BEIJING—A monthly measure of new home prices in China fell for the first time in more than six years, offering further evidence of the pain that Beijing’s regulatory campaign is inflicting on a sector that has long served as an economic growth engine.
Average new-home prices in 70 major cities edged 0.11% lower in April from a year earlier, according to Wall Street Journal calculations based on data released Wednesday by China’s National Bureau of Statistics.
The decline, though slight, marks the first such decrease since November 2015 when China was wrestling with a pronounced slowdown. It follows a 0.66% year-over-year increase in March.

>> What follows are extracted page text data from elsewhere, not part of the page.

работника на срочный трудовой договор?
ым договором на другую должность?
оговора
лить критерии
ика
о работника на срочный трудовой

When compared with the previous month, Chinese new-home prices declined for an eighth consecutive month, falling 0.3% in April—wider than March’s 0.07% month-to-month decrease.

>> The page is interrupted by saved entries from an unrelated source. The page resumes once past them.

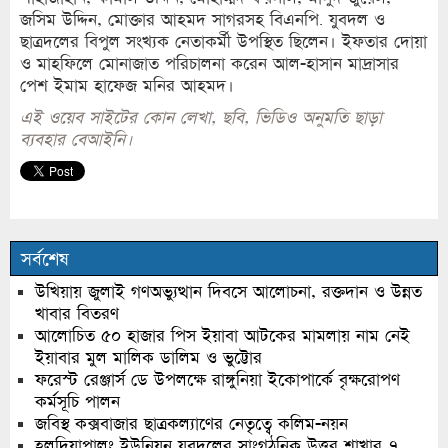
জসিম উদ্দিন, মোক্তার আহমদ সাগরসহ বিএনপি. যুবদল ও
ছাত্রদলের বিপুল সংখ্যক নেতাকর্মী উপস্থিত ছিলেন। ইফতার দোয়া
ও মাহফিলে মোনাজাত পরিচালনা করেন আল-হাসান মাদ্রাসার
পেশ ইমাম হাফেজ মনির আহমদ।
এই ওয়েব সাইটের কোন লেখা, ছবি, ভিডিও অনুমতি ছাড়া
ব্যবহার বেআইনি।
সর্বশেষ
উখিয়ায় জুলাই গণঅভ্যুত্থান দিবসে আলোচনা, রক্তদান ও উন্নত
খাবার বিতরণ
আলোচিত ৫০ হাজার পিস ইয়াবা আটকের মামলায় নাম নেই
ইয়াবার মুল মালিক ডালিম ও ভুট্টোর
ফরেস্ট রেঞ্জার্স ডে উপলক্ষে রাঙ্গুনিয়া ইকোপার্কে বৃক্ষরোপণ
কর্মসূচি পালন
জবিস্থ কক্সবাজার ছাত্রকল্যাণের নেতৃত্বে কলিম-নয়ন
হলদিয়াপালং ইউনিয়ন যুবদলের সাংগঠনিক উত্তর শাখার ৭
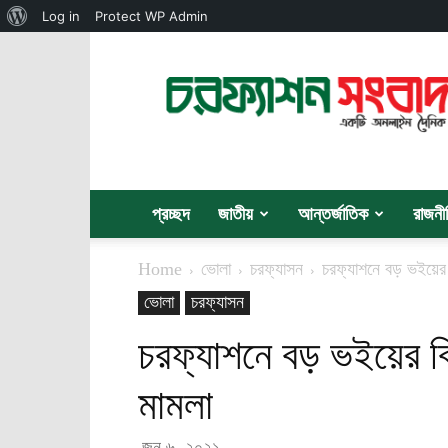
About
Log in
Protect WP Admin
WordPress
চরফ্যাশন
সংবাদ
প্রচ্ছদ
জাতীয়
আন্তর্জাতিক
রাজনী
Home
ভোলা
চরফ্যাসন
চরফ্যাশনে বড় ভইয়ের 
ভোলা
চরফ্যাসন
চরফ্যাশনে বড় ভইয়ের ব
মামলা
জুন ৬, ২০২১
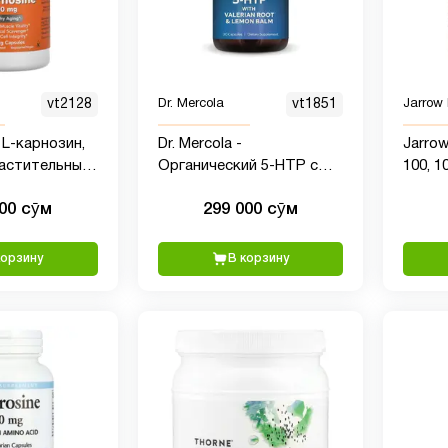
vt2128
Dr. Mercola
vt1851
Jarrow
L-карнозин,
Dr. Mercola -
Jarrow
 растительных
Органический 5-HTP с
100, 10
корнем валерианы и
вегет
000 сӯм
299 000 сӯм
мелиссой, 30 капсул
корзину
В корзину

New-home prices rose in just 30 of the 70 cities last month, compared with the 40 cities that saw increases in March. The declines were generally concentrated in China’s smaller and poorer cities, Sheng Guoqing, an analyst at the statistics bureau, said Wednesday.
Taken together, the numbers suggest that the efforts taken so far by Chinese officials to halt the bleeding in the sector have yet to stir home buying across the country.
In recent months, dozens of cities across China have eased home-purchasing curbs, issued subsidies and lowered mortgage rates in a bid to boost buyer confidence. On Sunday, China’s central bank allowed lenders to cut mortgage rates for first-time home buyers.